New York: Cambridge University Press. ISBN For Catullus was Romes first lyric poet and his poetry, unlike most of his contemporaries, dealt less with epic adventures, and more with the personal. Catullus lived in turbulent times Subtitled, “The Life of Rome’s Most Erotic Poet,” this is the biography of Gaius Valerius Catullus, believed to be born in Verona about 82 B.C/5.

Catullus is one of the liveliest and most appealing Roman poets. His emotion, charm, and apparent spontaneity resonate with readers as strongly today as in antiquity. This sophisticated literary and historical introduction brings Catullus to life for the modern reader and presents his poetry in all its variety of emotions, subjects, and styles.

Places Catullus in a Author: Julia Haig Gaisser. Catullus is one of the liveliest and most appealing Roman poets. His emotion, charm, and apparent spontaneity resonate with readers as strongly today as in antiquity.

This sophisticated literary and historical introduction brings Catullus to life for the modern reader and presents his poetry in all its variety of emotions, subjects, and styles.

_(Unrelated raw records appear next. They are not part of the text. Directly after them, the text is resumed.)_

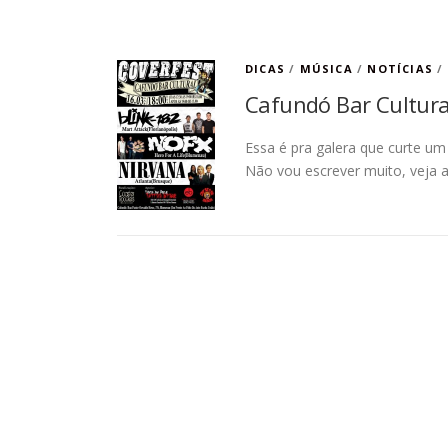
DICAS
/
MÚSICA
/
NOTÍCIAS
/
Cafundó Bar Cultural
Essa é pra galera que curte um 
Não vou escrever muito, veja a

The most popular of the Roman poets, Catullus is known for the accessibility of his witty and erotic love poems.

In this book Charles Martin, himself a poet, offers a deeper reading of Catullus, revealing the art and intelligence behind the seemingly spontaneous verse/5. Julia Haig Gaisser is Eugenia Chase Guild Professor Emeritus in the Humanities at Bryn Mawr College, and a past president of the American Philological Association.

She is the author of Catullus and His Renaissance Readers (), Pierio Valeriano on the Ill Fortune of Learned Men: A Renaissance Humanist and His World (), and The Fortunes of Apuleius and the Format: Ebook. Tisch Book Stacks CBC26 Companion to Ne0-Latin Studies. Jozef Ijsewijn. 2 nd revised edition.

Louvain: Louven University Press: Peeters Press, Tisch Book Stacks PA Catullus and his Renaissance Readers. J. H. Gaisser. Oxford: Oxford University Press, Tisch Book Stacks PAG35   Haig-Gasser, whose earlier fine book, Catullus and His Renaissance Readers, remains unfortunately out of print, is a very readable and comprehensive guide to the poet's work.

She includes readers with little Latin or historical knowledge of ancient Rome. Her accounts of the metrical and structural achievements of Catullus are very insightful.5/5(1). Repeatedly, Pontano specifies that his lovers' kisses are accompanied by darting tongues; a Catullan kiss is a French kiss; and it is in this context that Gaisser remarks that "henceforth, Catullan poetry would speak in the language of Martial, but with the Renaissance voice and accent of Pontano" (Catullus and his Renaissance Readers,).